**Dataset records**:
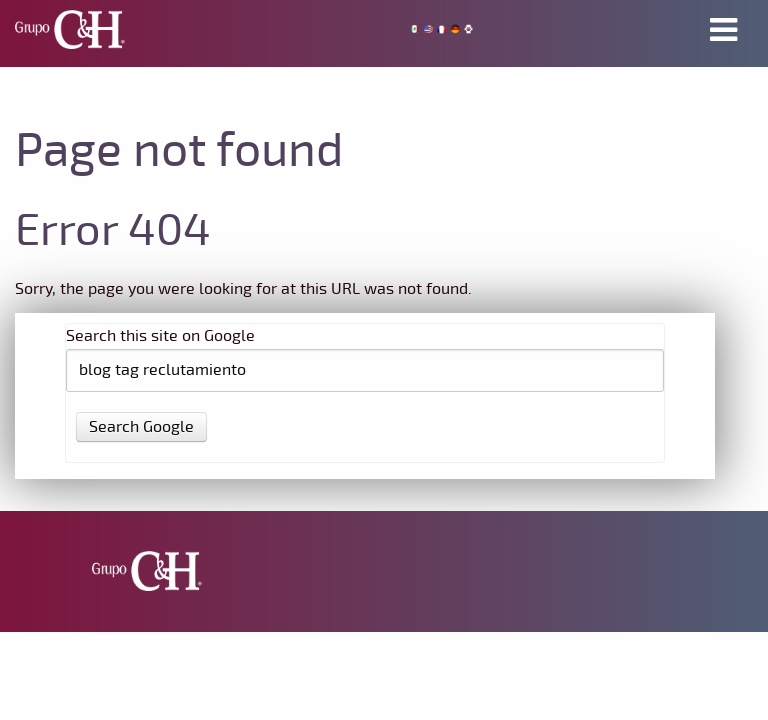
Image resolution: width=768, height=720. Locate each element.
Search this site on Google (160, 336)
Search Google (141, 427)
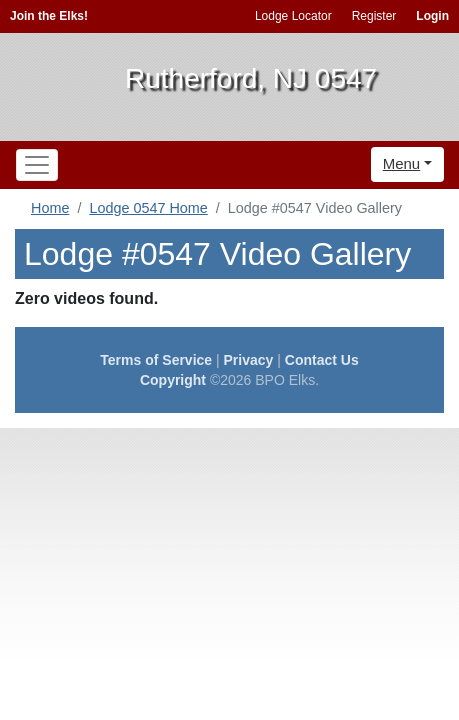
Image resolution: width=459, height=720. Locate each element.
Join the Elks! (49, 16)
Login (432, 16)
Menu (402, 163)
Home (50, 208)
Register (374, 16)
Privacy (249, 360)
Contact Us (322, 360)
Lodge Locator (293, 16)
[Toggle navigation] (37, 165)
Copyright (173, 380)
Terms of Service (156, 360)
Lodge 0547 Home (148, 208)
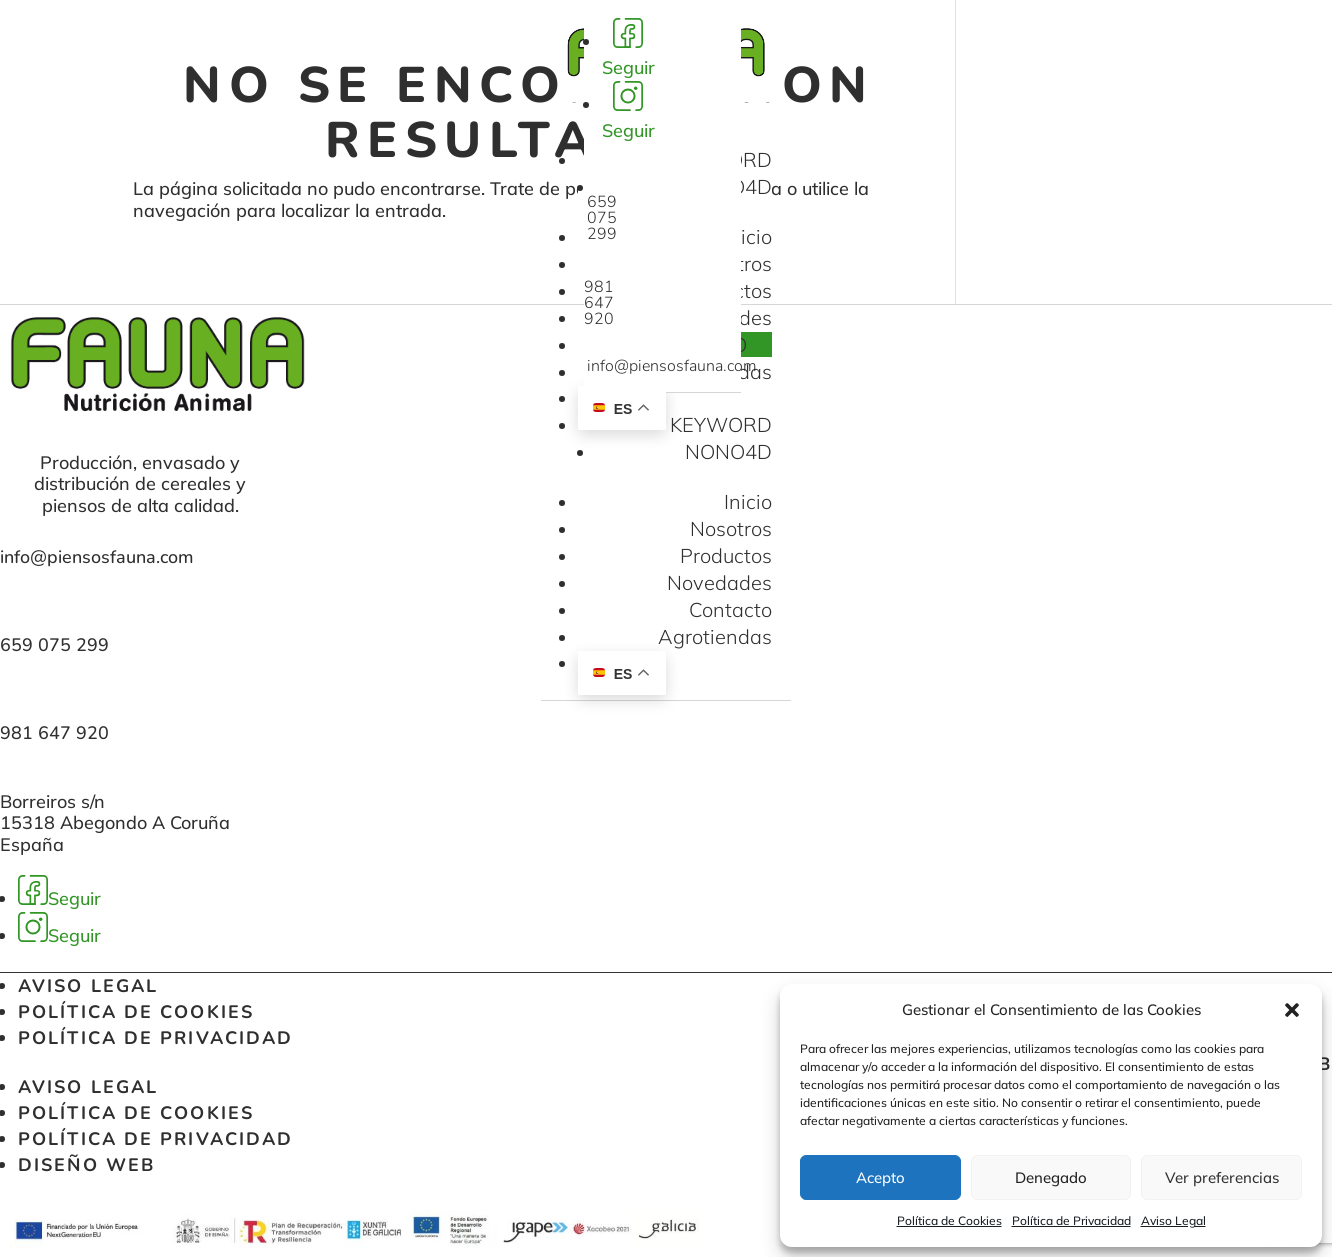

**Task directions**: The answer is the run of lines from the one with "Login (432, 16)" through the final line of the data, copied exactly, and nothing else; no pictures.

**Answer to the problem**:
Login (432, 16)
Menu (402, 163)
Home (50, 208)
Register (374, 16)
Privacy (249, 360)
Contact Us (322, 360)
Lodge Locator (293, 16)
[Toggle navigation] (37, 165)
Copyright (173, 380)
Terms of Service (156, 360)
Lodge 0547 Home (148, 208)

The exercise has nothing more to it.